Book cover Down with throwaway architecture. It’s time to build more densely, more durably - and less

Publisher's Summary


2023
ISBN 978-3-8031-3737-1
128 Pages

Translation Grant Programme
Italian rights already sold.

¬Down with showy architecture! Vittorio Lampugnani advocates for urban development that (almost) dispenses with new construction

It is easy to imagine that architect and architectural historian Vittorio Magnago Lampugnani feels at home in the historic districts of London, Milan or Paris. Or in Copenhagen, Vienna and even parts of Berlin – that is to say, wherever city planners and developers have heeded his credo, most notably the “quandrangle” model, even before he himself laid it out in terms of his own. In this regard his most recent book – a work, incidentally, well worth reading – does not contain any surprises but is merely a variation on the architectural and urban-planning approach he has outlined elsewhere on numerous occasions. And why shouldn’t he, when each time his arguments are persuasive?
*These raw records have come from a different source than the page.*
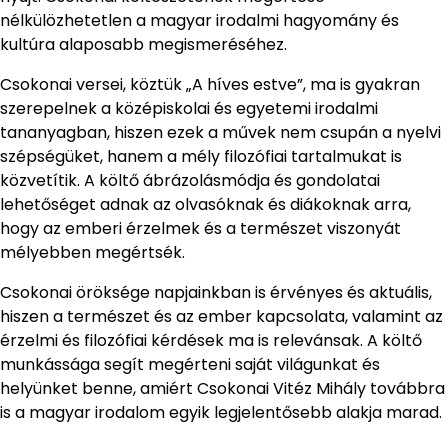
nélkülözhetetlen a magyar irodalmi hagyomány és
kultúra alaposabb megismeréséhez.
Csokonai versei, köztük „A híves estve”, ma is gyakran
szerepelnek a középiskolai és egyetemi irodalmi
tananyagban, hiszen ezek a művek nem csupán a nyelvi
szépségüket, hanem a mély filozófiai tartalmukat is
közvetítik. A költő ábrázolásmódja és gondolatai
lehetőséget adnak az olvasóknak és diákoknak arra,
hogy az emberi érzelmek és a természet viszonyát
mélyebben megértsék.
Csokonai öröksége napjainkban is érvényes és aktuális,
hiszen a természet és az ember kapcsolata, valamint az
érzelmi és filozófiai kérdések ma is relevánsak. A költő
munkássága segít megérteni saját világunkat és
helyünket benne, amiért Csokonai Vitéz Mihály továbbra
is a magyar irodalom egyik legjelentősebb alakja marad.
The new book, a slim volume entitled “Against Disposable Architecture,” contains a wealth of interesting illustrations and makes its objective plain. “Building more densely, durably, less” is the book’s subtitle, and it makes you wonder who could seriously disagree.
Lampugnani has acquired a solid reputation as an urban-planning conservative over the years. And nothing gets his hackles up more than the construction of self-indulgent and hackneyed one-off designs by so-called star architects. When it comes to the classical architectural avant-garde, Lampugnani has mixed opinions. Le Corbusier and Gropius were surely not proponents of the traditional urban ideal, but their designs came close to Lampugnani’s notions of “dense” and “durable” (though admittedly not “less”). If Frankfurter and Karl-Marx-Allee in Berlin are valued nowadays for their socialist workers’ palaces, then this has to do with a shift in public perspective. We appreciate these boulevards today neither for ideological reasons nor because we have a soft spot for pomp; we like them because they are uniformly and solidly built. These are qualities that Lampugnani praises, holding them up against the sins of postmodernism and other such aberrations born from the spirit of “singularity.”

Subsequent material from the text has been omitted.